The present study has several limitations. First, the retrospective design of the TCGA analysis may introduce selection bias. Although internally validated, the present signature requires confirmation in a fully independent cohort, a challenge compounded by scarce annotation of these lncRNAs in public LUAD datasets. Second, the in vitro validation of the signature was limited to a single LUAD cell line (A549). Although these experiments provided preliminary support for the differential expression of the identified cuproptosis-related lncRNAs, the reliance on one cellular model restricts the generalizability of the currnet findings. To address this, future work will incorporate additional LUAD cell lines with diverse genetic backgrounds as well as primary patient-derived tissues to comprehensively validate the prognostic and therapeutic relevance of the signature. Third, the unknown subcellular localization of these lncRNAs hinders mechanistic insight. To address these issues, the authors plan to validate the signature in a prospective cohort of 200 immunotherapy-treated patients with LUAD; map lncRNA spatial expression via RNA fluorescence in situ hybridization; interrogate functions using CRISPRi under copper stress (with DLAT aggregation monitoring) and FRET-based copper flux assays; and evaluate ASO-based targeting in PDX models, including synergy testing with copper ionophores. Preliminary functional studies are underway, including CRISPRi knockdowns in copper-stressed A549 cells, copper flux assays and RNA pulldown/mass spectrometry to identify interactors (for example, FDX1 and DLAT). These will be fully reported in a subsequent mechanistic manuscript. Additionally, while internal validation showed robust performance, a slight AUC decrease in a preliminary Gene Expression Omnibus cohort (0.712 vs. 0.761) highlights the need for external validation. Further validation in prospective immunotherapy cohorts (for example, IMpower150) are strongly endorsed and these efforts are pursued.
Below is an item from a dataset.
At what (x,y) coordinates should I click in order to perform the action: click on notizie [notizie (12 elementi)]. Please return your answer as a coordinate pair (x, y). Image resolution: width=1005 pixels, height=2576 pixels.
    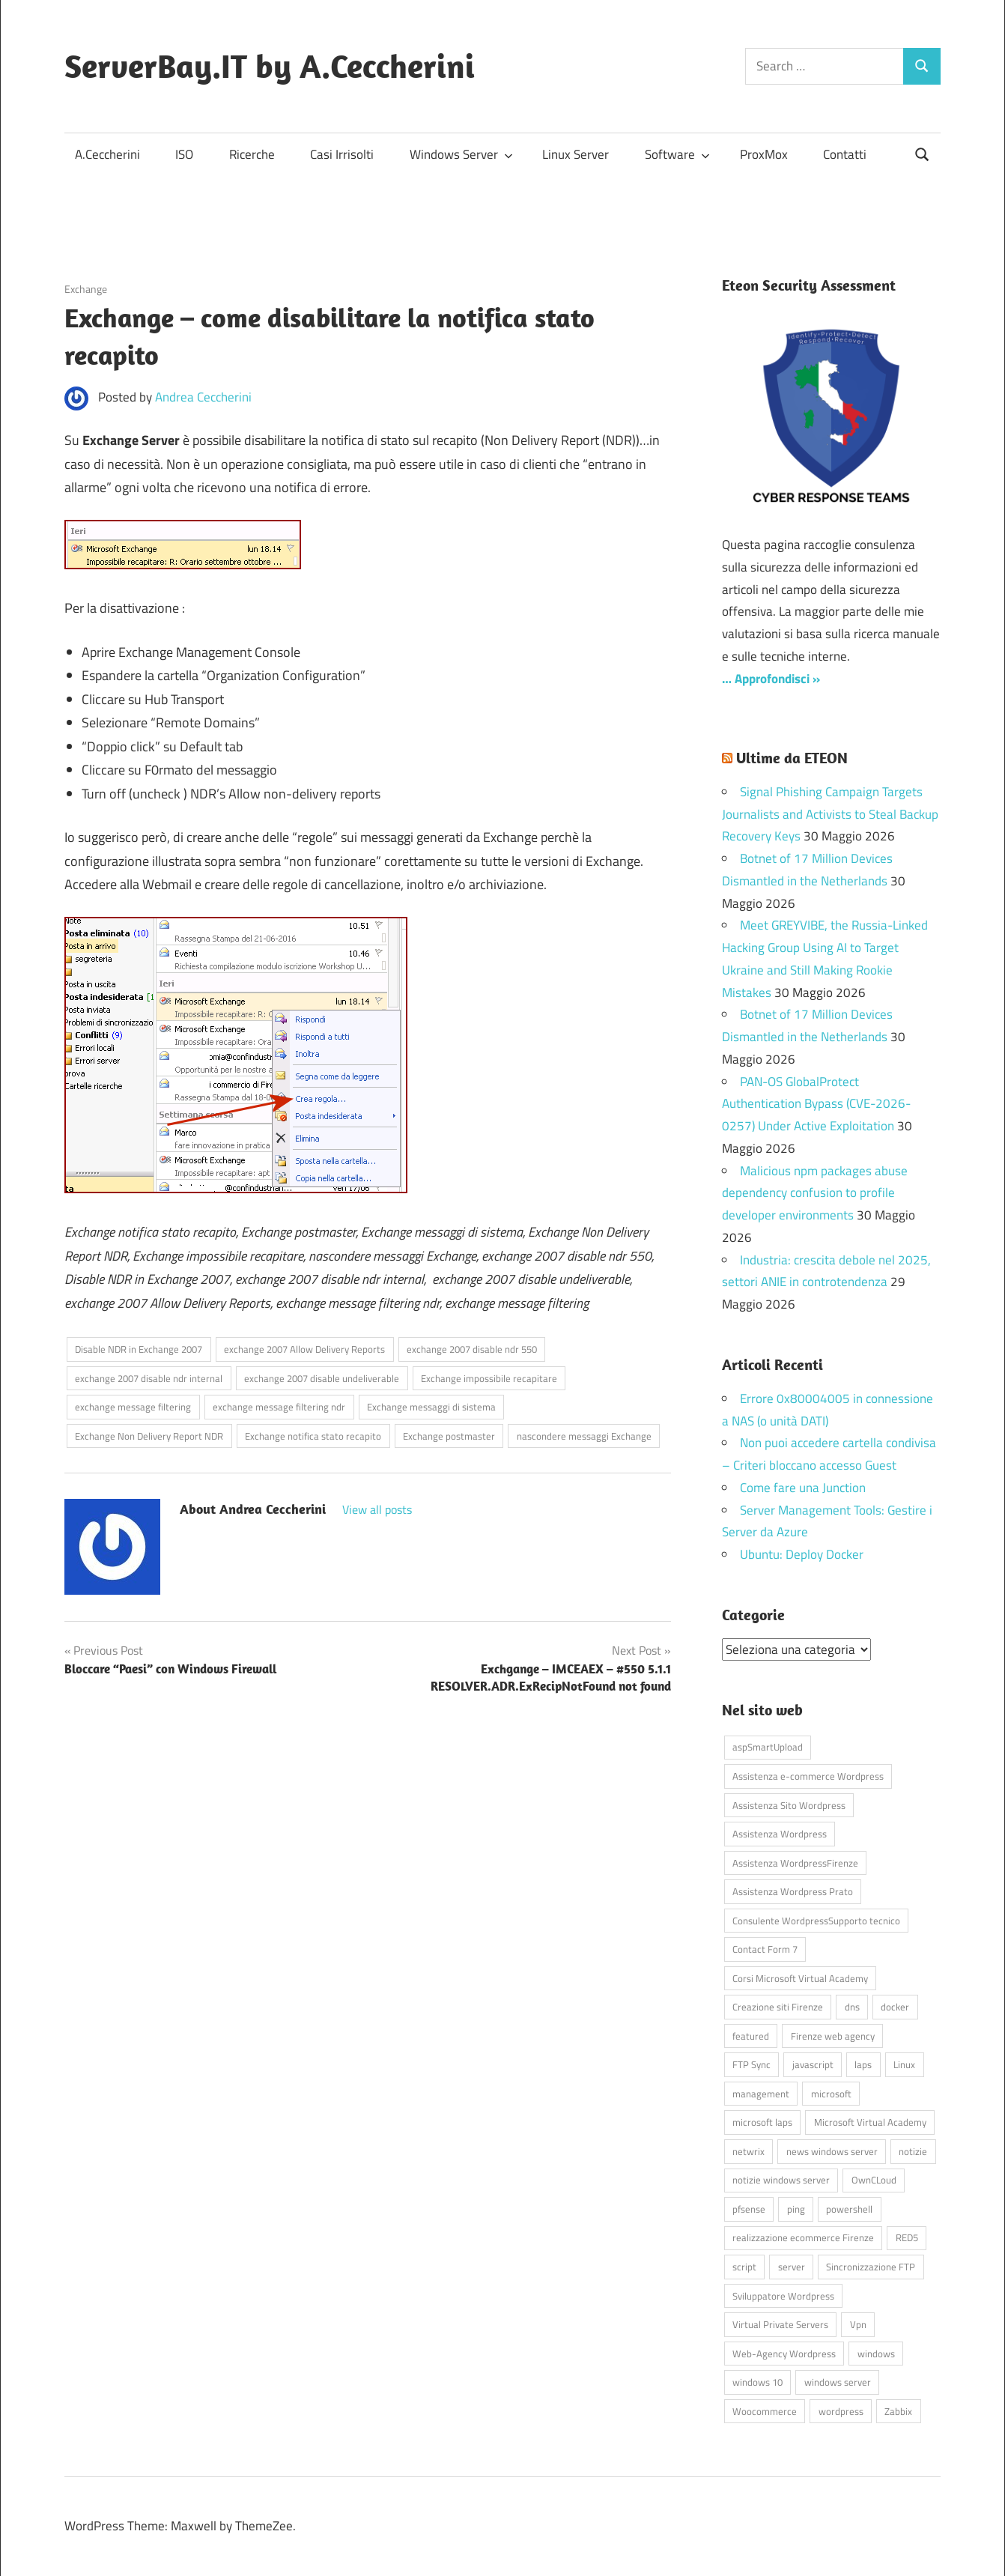
    Looking at the image, I should click on (913, 2150). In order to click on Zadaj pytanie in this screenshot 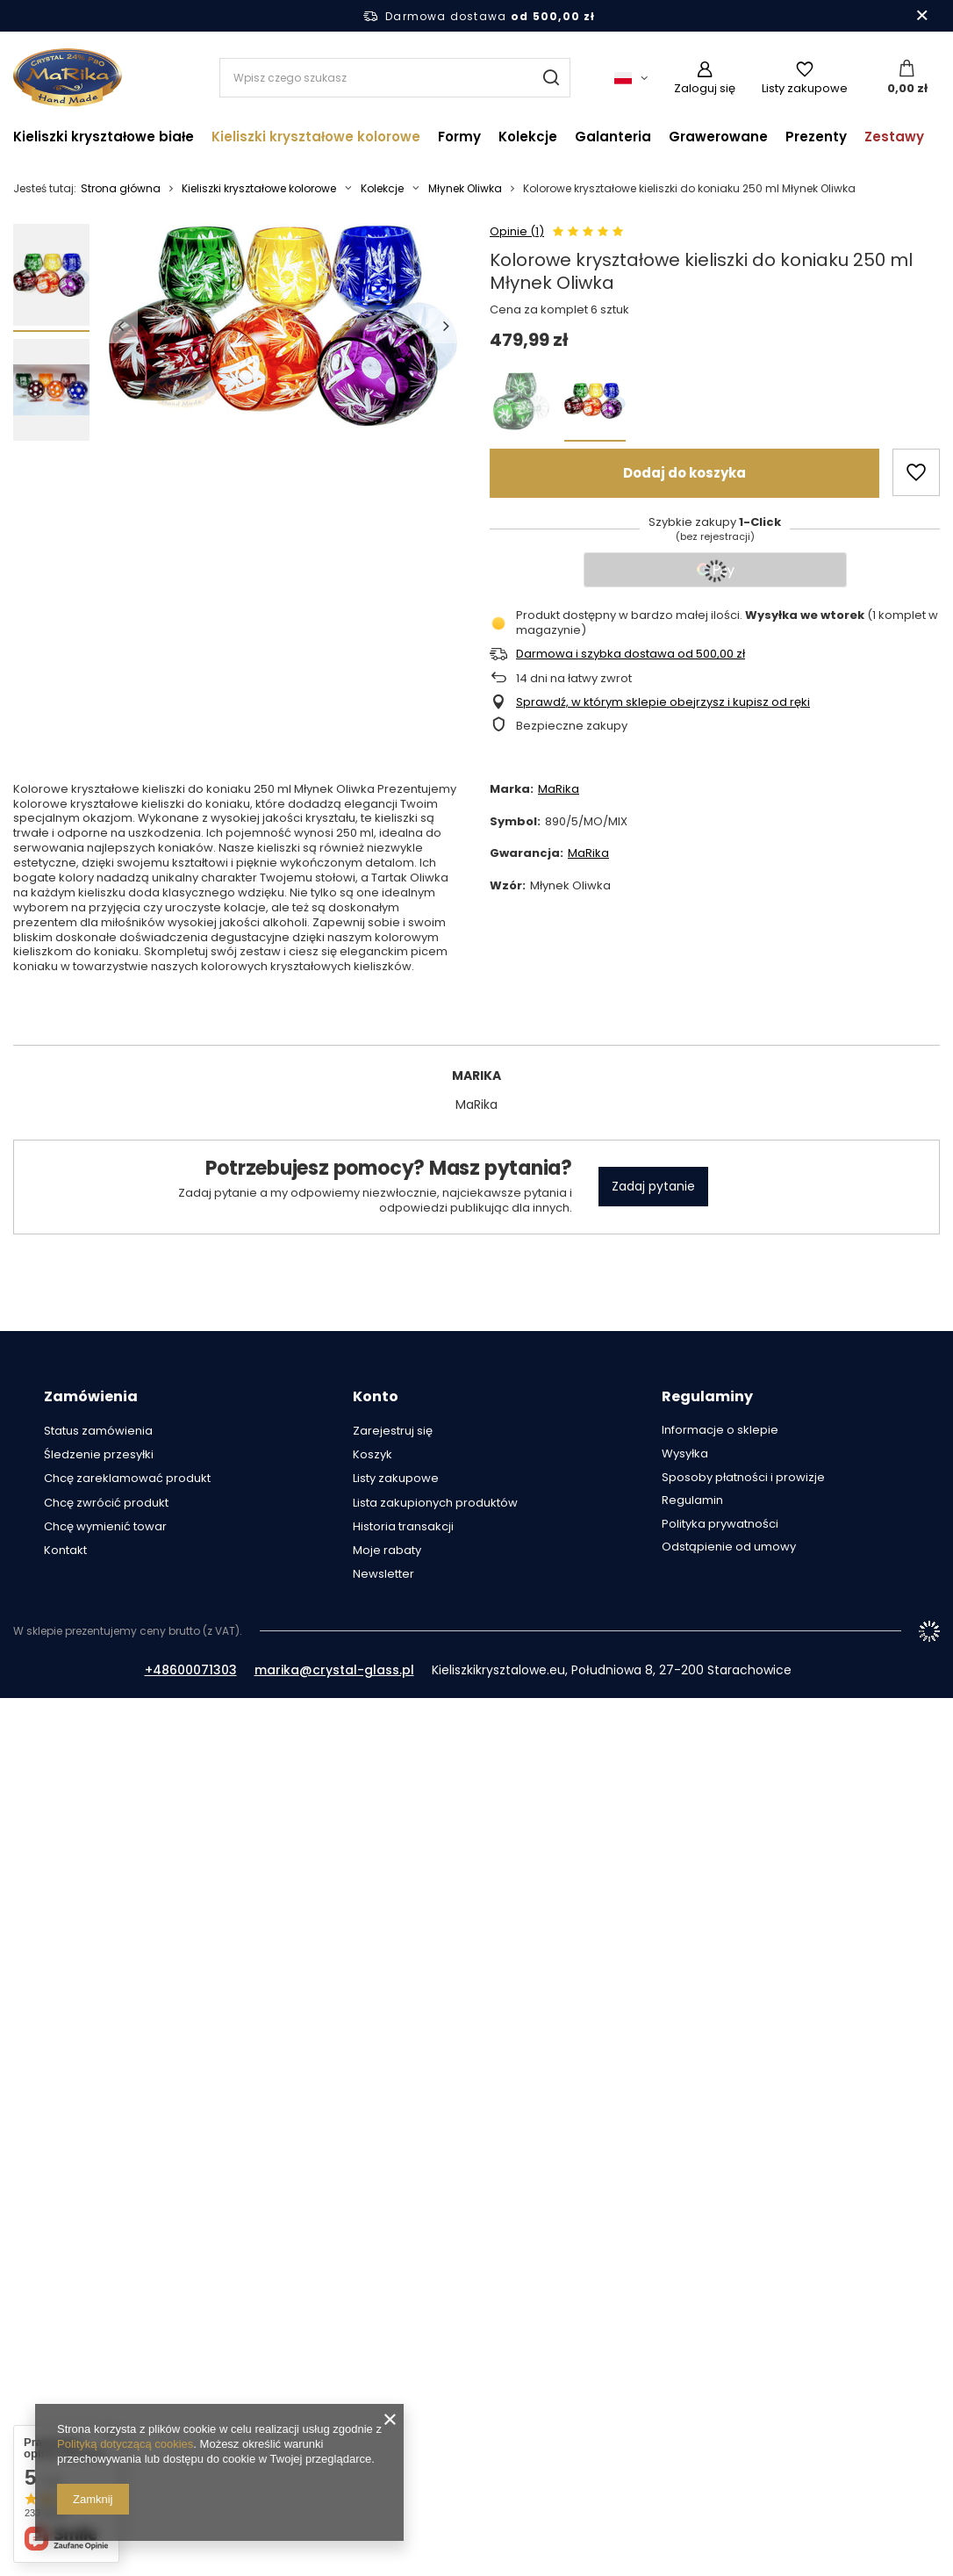, I will do `click(653, 1186)`.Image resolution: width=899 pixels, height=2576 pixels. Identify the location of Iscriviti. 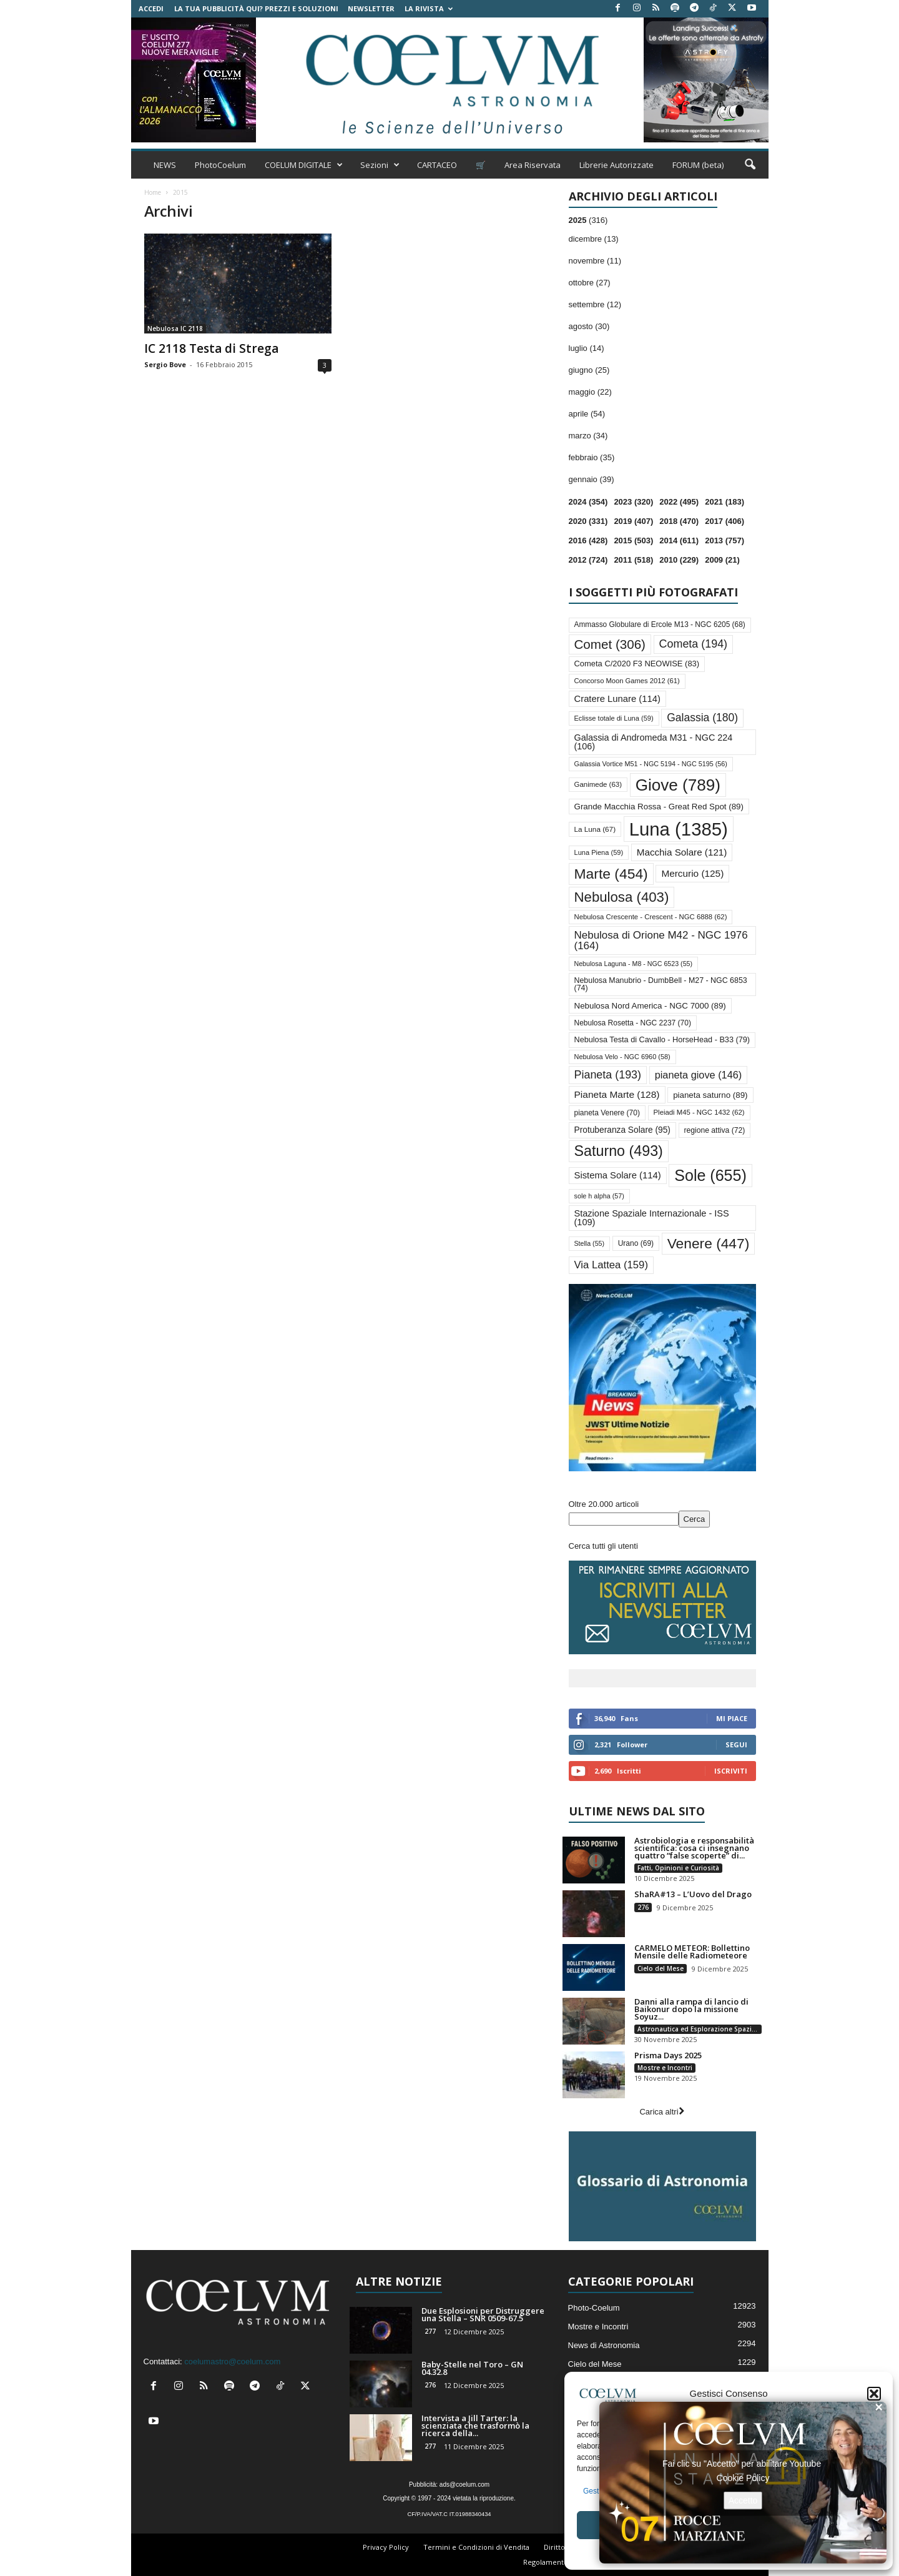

To conclude, the present study establishes a computationally validated 4-lncRNA signature that stratifies patients with LUAD into distinct risk groups with different survival outcomes (OS, DSS and DFI) and predicts immunotherapy response. While the signature shows promise as a prognostic biomarker, its clinical utility requires prospective validation in immunotherapy-treated cohorts.